Seu alvitre foi levado avante. A acelerada reforma do porto de Santos transformou o palco de sua infância em cenário da modernidade.


Primeira edição da primeira obra de poesias Ardentias, de 1885
Foto: Biblioteca Guita e José Mindlin, publicada com o texto


(*) Ana Luiza Martins é historiadora do Condephaat, co-autora de Arcadas, História da Faculdade de Direito do Largo de São Francisco (Alternativa) e autora de Império do Café. A Grande Lavoura do Brasil (Atual).


NOTAS:
 

[10] Sílvio Romero, Explicações Indispensáveis, prefácio aos Vários Escritos de Tobias Barreto de Menezes, in Obras Completas, Sergipe, 1926, t. X, p. XXVI.


[11] Vicente Mamede, Memória Histórica para o Ano de 1882, São Paulo, s/3, 1883, p.14.


[12] Ana Luiza Martins; Heloisa Barbuy, Arcadas. História da Faculdade de Direito do Largo de São Francisco, São Paulo, Alternativa, 1998.


[13] Cf. Spencer Vampré, Memórias para a História da Academia de São Paulo. São Paulo, Livraria Acadêmica, Sariava Editores, 1924, v. II, pp. 441-2.

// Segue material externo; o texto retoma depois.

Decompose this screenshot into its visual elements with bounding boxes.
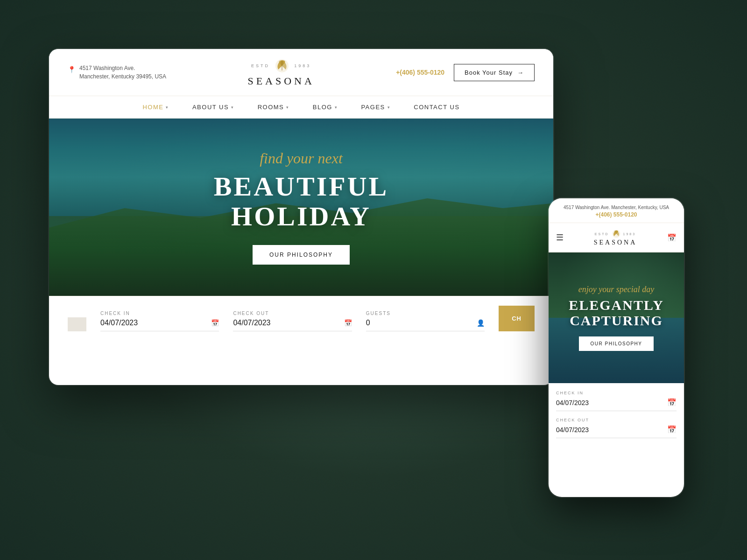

[14] Foram seus colegas de turma: Luís B. Gama Cerqueira, Ernesto Moura, Manoel Pacheco Prates, que se tornaram lentes da faculdade; Augusto Meirelles Reis, Firmino Antonio da S. Whitacker Filho, Eliseu Guilherme Cristiano, mais tarde ministros do Tribunal de Justiça de São Paulo; Pedro Affonso Mibielli, ministro do Supremo Tribunal Federal; Alberto de Seixas Martins Torres, filósofo e sociólogo; Custódio J. Coelho de Almeida, conceituado financista: Álvaro Augusto da Costa Carvalho, parlamentar e político paulista; Antonio Victor de Macedo, talento literário precocemente falecido. Cf. Spencer Vampré, op. cit.


[15] O episódio foi transcrito por Hermes Vieira, a partir das edições de O Estado de S. Paulo, de 1 e 2/10/1892. Hermes Vieira, op. cit., pp. 131-2.


[16] Hermes Vieira, op. cit. p. 108.


[17] Martins Fontes, Santos, suprema glória da Pátria, conferência realizada no Coliseu Santista, em 13 de maio de 1925. Apud Hermes Vieira, op. cit., p. 118.


[18] Cf. Relatório do Secretário dos Negócios do Interior, Vicente de Carvalho, 7 de abril de 1892, in Wilson R. Gambeta, Desacumular a Pobreza. Santos no Limiar do Século, p. 4. Apud Wilma Therezinha F. de Andrade, op. cit., p. 121.